L’audience des comparutions immédiates s’ouvre sur une histoire de vol de climatiseurs dans l’annexe d’un local appartenant à Interpol, près du parc de la Tête d’Or. Les « ravisseurs » n’ont malheureusement pas pris suffisamment de précautions et se sont fait attraper [1]...

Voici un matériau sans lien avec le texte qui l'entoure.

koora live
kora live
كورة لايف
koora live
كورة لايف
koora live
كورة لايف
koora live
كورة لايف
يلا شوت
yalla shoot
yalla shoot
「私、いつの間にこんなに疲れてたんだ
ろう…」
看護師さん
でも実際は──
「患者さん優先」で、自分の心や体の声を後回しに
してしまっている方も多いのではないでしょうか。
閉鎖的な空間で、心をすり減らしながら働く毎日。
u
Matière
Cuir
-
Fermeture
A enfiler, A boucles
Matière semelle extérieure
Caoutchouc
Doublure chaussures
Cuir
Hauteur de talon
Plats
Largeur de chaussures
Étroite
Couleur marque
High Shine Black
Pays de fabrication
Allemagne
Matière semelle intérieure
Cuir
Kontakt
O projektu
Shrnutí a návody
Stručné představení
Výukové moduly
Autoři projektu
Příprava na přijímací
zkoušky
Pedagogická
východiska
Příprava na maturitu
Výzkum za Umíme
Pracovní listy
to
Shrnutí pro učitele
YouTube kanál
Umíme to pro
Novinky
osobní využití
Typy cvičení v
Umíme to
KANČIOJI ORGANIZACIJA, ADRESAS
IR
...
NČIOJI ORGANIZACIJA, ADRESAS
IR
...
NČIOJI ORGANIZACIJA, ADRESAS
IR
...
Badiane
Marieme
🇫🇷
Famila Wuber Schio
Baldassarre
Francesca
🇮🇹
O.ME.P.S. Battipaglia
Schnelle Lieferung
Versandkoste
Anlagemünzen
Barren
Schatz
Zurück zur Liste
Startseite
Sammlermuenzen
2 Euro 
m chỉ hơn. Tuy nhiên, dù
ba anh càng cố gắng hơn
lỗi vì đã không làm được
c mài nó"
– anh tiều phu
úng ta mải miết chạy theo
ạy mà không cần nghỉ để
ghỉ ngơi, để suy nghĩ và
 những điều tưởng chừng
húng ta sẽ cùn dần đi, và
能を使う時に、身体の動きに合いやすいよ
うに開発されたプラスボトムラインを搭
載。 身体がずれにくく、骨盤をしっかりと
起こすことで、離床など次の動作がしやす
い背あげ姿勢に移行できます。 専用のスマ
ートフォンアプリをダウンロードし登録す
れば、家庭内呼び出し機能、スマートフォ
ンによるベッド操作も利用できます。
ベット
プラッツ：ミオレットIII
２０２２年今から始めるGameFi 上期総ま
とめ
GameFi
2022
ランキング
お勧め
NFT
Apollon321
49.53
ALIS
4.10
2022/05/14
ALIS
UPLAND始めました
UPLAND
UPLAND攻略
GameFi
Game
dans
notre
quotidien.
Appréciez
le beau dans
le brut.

Arrive le premier inculpé de la manifestation du 17 juillet. C’est un saisonnier qui travaillait en restauration jusqu’à ce que son poste disparaisse, l’année dernière, en raison des mesures sanitaires. Aujourd’hui intérimaire dans le bâtiment, Michel [2], 35 ans, est inculpé de « groupement en vue de commettre des violences ou dégradations », « outrage » et « violence sur agent ». Concrètement, il est accusé d’avoir, lors d’une charge de police place Antonin Poncet, fait une balayette à un policier puis lui avoir fait un doigt d’honneur une fois le robocop au sol. Il reconnaît les faits et explique qu’il était en voyage à vélo entre l’Atlantique et l’Ardèche quand il a entendu les annonces de Macron le 12 juillet dernier. Excédé à l’idée de voir le champ des libertés restreints une fois de plus, il s’est rendu dans la ville la plus proche, à savoir Lyon, lors de la première mobilisation (14 juillet). Samedi dernier, c’était la deuxième manifestation de sa vie.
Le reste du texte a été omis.